64 bytes from 192.168.0.12: icmp_seq=1 ttl=64 time=0.134 ms
--- 192.168.0.12 ping statistics ---
1 packets transmitted, 1 received, 0% packet loss, time 0ms
rtt min/avg/max/mdev = 0.134/0.134/0.134/0.000 ms
[1][3] = 192.168.0.12
[1][2] = 56(84) bytes of data
[1][3] = 64 bytes
[1][4] = 1
[1][5] = 64
[1][6] = 0.134 ms
[1][7] = 1
[1][8] = 1
[1][9] = 0%
[1][10] = 0ms
[1][11] = 0.134
[1][12] = 0.134
[1][13] = 0.134
[1][14] = 0.000
I think you only need to parse the second line.
As such:
String domainPing = "64 bytes from mil01s16-in-f9.1e100.net (173.194.35.9): icmp_seq=1 ttl=52 time=33.0 ms";
String ipPing = "64 bytes from 192.168.0.12: icmp_seq=1 ttl=64 time=0.134 ms";
String wholeDomainPing = "PING google.com (173.194.35.9) 56(84) bytes of data.\r\n"+
"64 bytes from mil01s16-in-f9.1e100.net (173.194.35.9): icmp_seq=1 ttl=52 time=33.0 ms\r\n\r\n"+
"--- google.com ping statistics ---\r\n"+
"1 packets transmitted, 1 received, 0% packet loss, time 0ms\r\n" +
"rtt min/avg/max/mdev = 33.086/33.086/33.086/0.000 ms";
Pattern pattern = Pattern.compile(
// "[digit] bytes"..... "from [ip]" or "([ip])"
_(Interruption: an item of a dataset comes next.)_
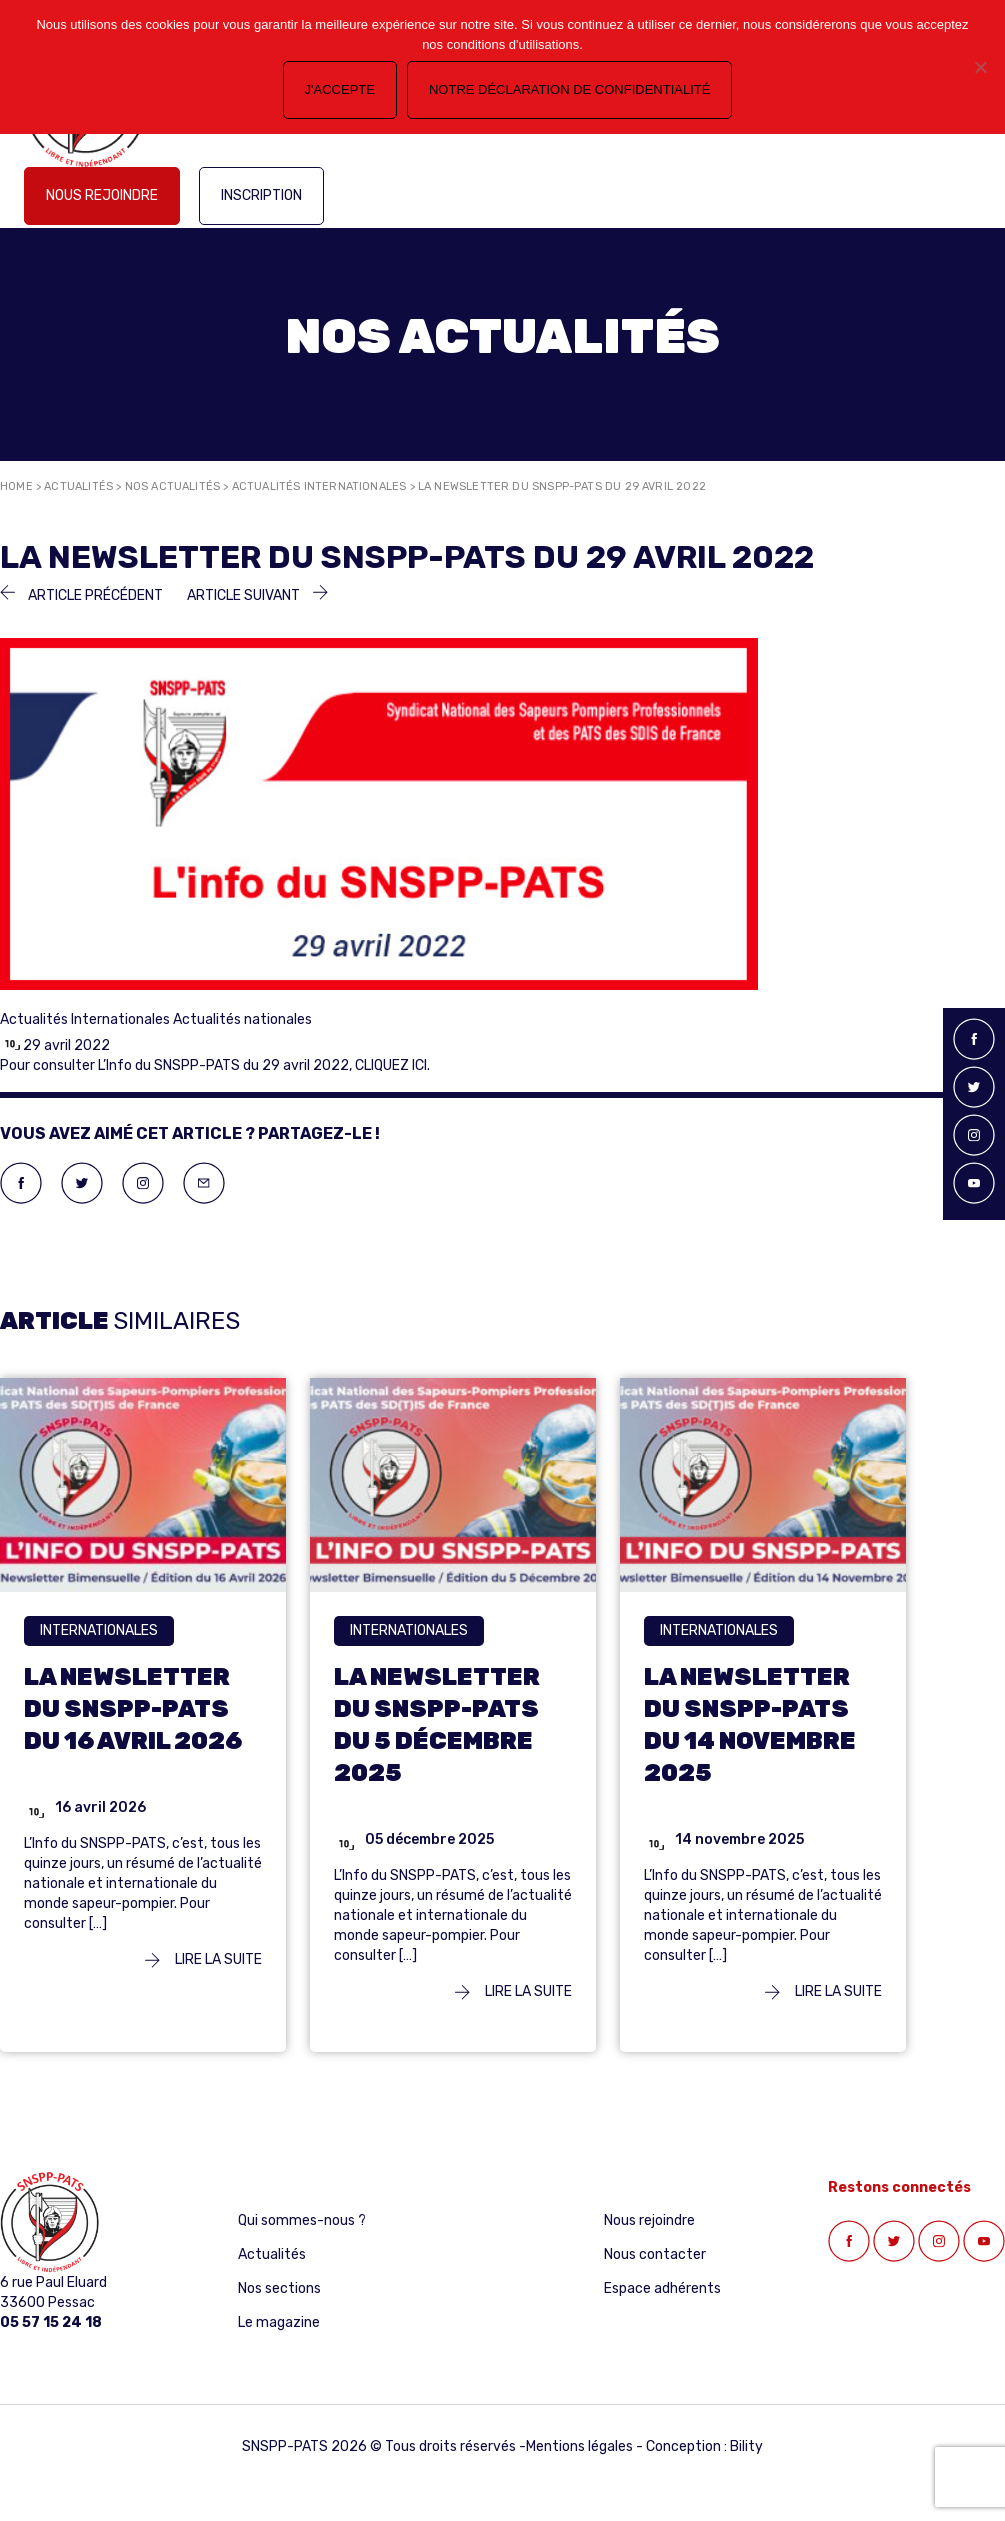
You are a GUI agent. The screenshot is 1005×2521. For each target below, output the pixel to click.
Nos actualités (173, 486)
"(\\d+(?=\\sbytes)).*?(((?<=(from\\s))[\\d\\.]+)|((?<=\\()[\\d\\.]+(?=\\))))",
Pattern.MULTILINE
);
Matcher matcher = pattern.matcher(domainPing);
if (matcher.find()) {
System.out.println("Bytes: " + matcher.group(1));
System.out.println("IP: " + matcher.group(2));
}
matcher = pattern.matcher(ipPing);
if (matcher.find()) {
System.out.println("Bytes: " + matcher.group(1));
System.out.println("IP: " + matcher.group(2));
}
matcher = pattern.matcher(wholeDomainPing);
if (matcher.find()) {
System.out.println("Bytes: " + matcher.group(1));
System.out.println("IP: " + matcher.group(2));
}
// etc...
Output:
Bytes: 64
IP: 173.194.35.9
Bytes: 64
IP: 192.168.0.12
Bytes: 64
IP: 173.194.35.9
Edit added example for whole input (first scenario) and Pattern.MULTILINE flag to the Pattern.